Stored records:
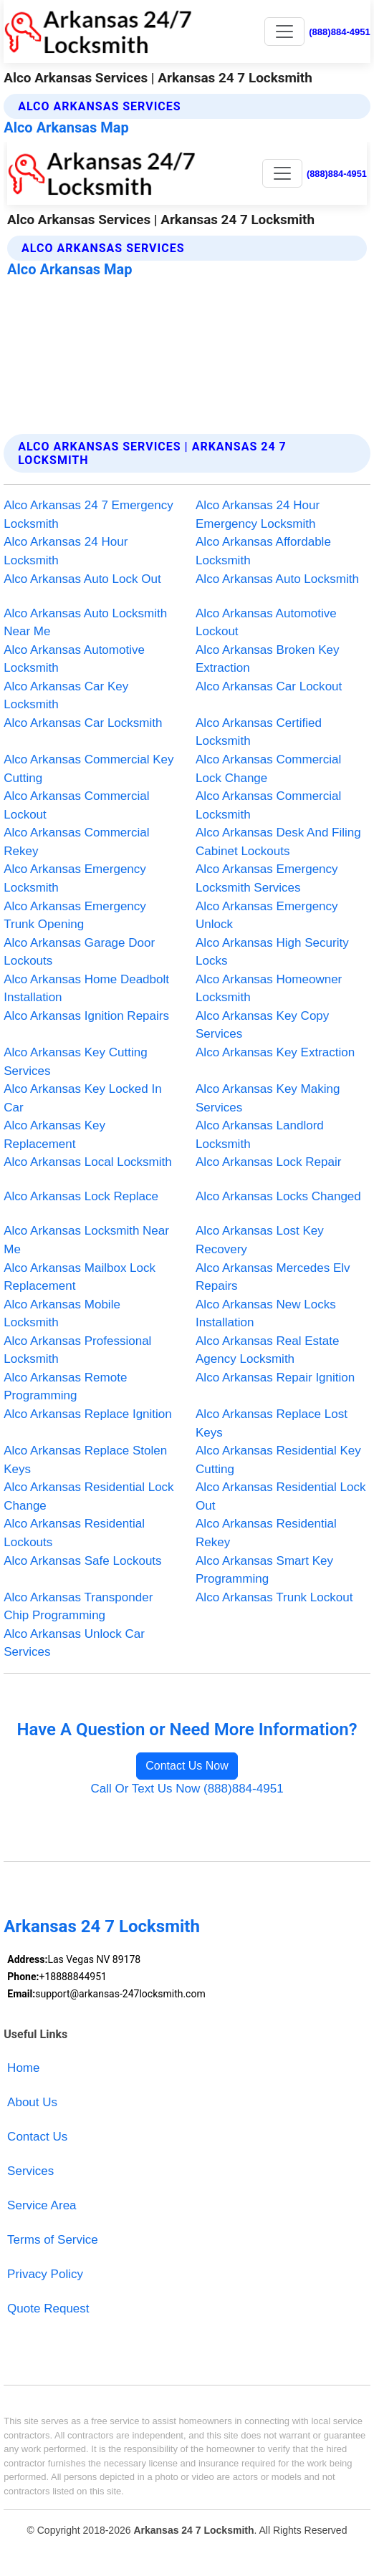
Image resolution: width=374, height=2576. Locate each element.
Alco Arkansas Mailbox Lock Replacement (79, 1277)
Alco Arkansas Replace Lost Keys (271, 1423)
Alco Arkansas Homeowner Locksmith (269, 989)
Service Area (41, 2205)
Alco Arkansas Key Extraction (275, 1052)
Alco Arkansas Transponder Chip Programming (78, 1607)
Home (23, 2068)
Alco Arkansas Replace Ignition (88, 1414)
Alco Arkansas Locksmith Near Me (86, 1240)
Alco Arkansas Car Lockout (269, 686)
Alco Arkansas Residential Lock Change (88, 1496)
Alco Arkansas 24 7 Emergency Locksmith (88, 514)
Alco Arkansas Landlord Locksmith (260, 1135)
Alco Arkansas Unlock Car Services (74, 1643)
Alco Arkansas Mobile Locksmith (62, 1314)
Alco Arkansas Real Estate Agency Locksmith (268, 1350)
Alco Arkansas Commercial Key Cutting (88, 769)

• _Aim of the task_
Copy the records above exactly, beginning at the line that contains "Alco Arkansas Key Extraction (275, 1052)" and stopping after the line that contains "Alco Arkansas Mobile Locksmith (62, 1314)".

• _Answer to the problem_
Alco Arkansas Key Extraction (275, 1052)
Alco Arkansas Transponder Chip Programming (78, 1607)
Home (23, 2068)
Alco Arkansas Replace Ignition (88, 1414)
Alco Arkansas Locksmith Near Me (86, 1240)
Alco Arkansas Car Lockout (269, 686)
Alco Arkansas Residential Lock Change (88, 1496)
Alco Arkansas 24 7 Emergency Locksmith (88, 514)
Alco Arkansas Landlord Locksmith (260, 1135)
Alco Arkansas Unlock Car Services (74, 1643)
Alco Arkansas Mobile Locksmith (62, 1314)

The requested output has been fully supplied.